Und, a play for one woman and six trays, is a moving study of dignity and self-delusion. When a guest, perhaps a lover, fails to appear for an appointment, his hostess invents excuses for his neglect, even when ill-manners degenerate into barbarity. The hostess is Jewish, the invisible guest a Nazi officer.
The Twelfth Battle of Isonzo is the twelfth marriage of a very old man to a young woman a fraction of his age. Their mutual fascination is intensified but also rendered ambiguous by the fact that both are blind. The intellectual and erotic manoeuvres conducted between them are akin to a dance, and what begins as a hypothesis becomes a painful exposure of the many meanings of intimacy.
12 Encounters with a Prodigy concentrates a theme Barker has explored over many plays: the solitude of the precocious child. Kisster, an adored orphan, has been taught to exploit the pity of the world for his own advantage. From inside his fortified personality, Kisster manipulates a host of predatory characters, keeping at bay angels and vagrants in his struggle to survive.
In Christ’s Dog the dying Lazar, arch-seducer and bigamist, treads out a journey he feels compelled to undertake to reach accommodation with his past. At every stage of his search, a different version of the untold story of Christ’s dog is proposed to him. Lazar understands that his seemingly worthless life akin to the mongrel that howls at the foot of the cross is a critical element of human morality.

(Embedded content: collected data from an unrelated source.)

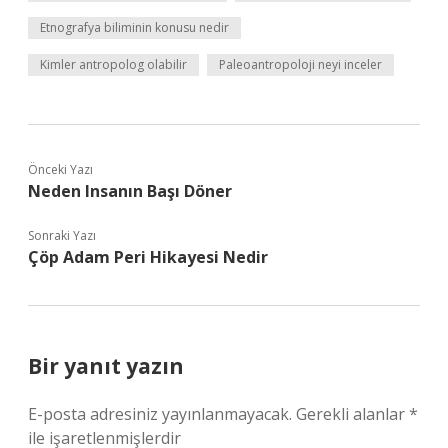
Etnografya biliminin konusu nedir
Kimler antropolog olabilir
Paleoantropoloji neyi inceler
Önceki Yazı
Neden Insanın Başı Döner
Sonraki Yazı
Çöp Adam Peri Hikayesi Nedir
Bir yanıt yazın
E-posta adresiniz yayınlanmayacak.
Gerekli alanlar
*
ile işaretlenmişlerdir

Learning Kneeling is perhaps the most terrible of Barker’s works, a play of apparently unredeemed extremity, relieved by a wit and a scrupulous intensity of thought that renders it a tribute to human persistence and imagination. Sturdee, a legless man of property, finds his home and his mistress seized by terrorists, the leader of whom, Demonstrator by name and instinct, leads him into a nightmare of ambiguities.
Along with the publication of a new collection of essays, Howard Barker’s Art of Theatre, and the rumored fourth edition of Arguments for a Theatre coming from Manchester University Press later this year — not to mention the recent issue of Studies in Theatre and Performance devoted to his recent work — this should be a good year for Barkeristas.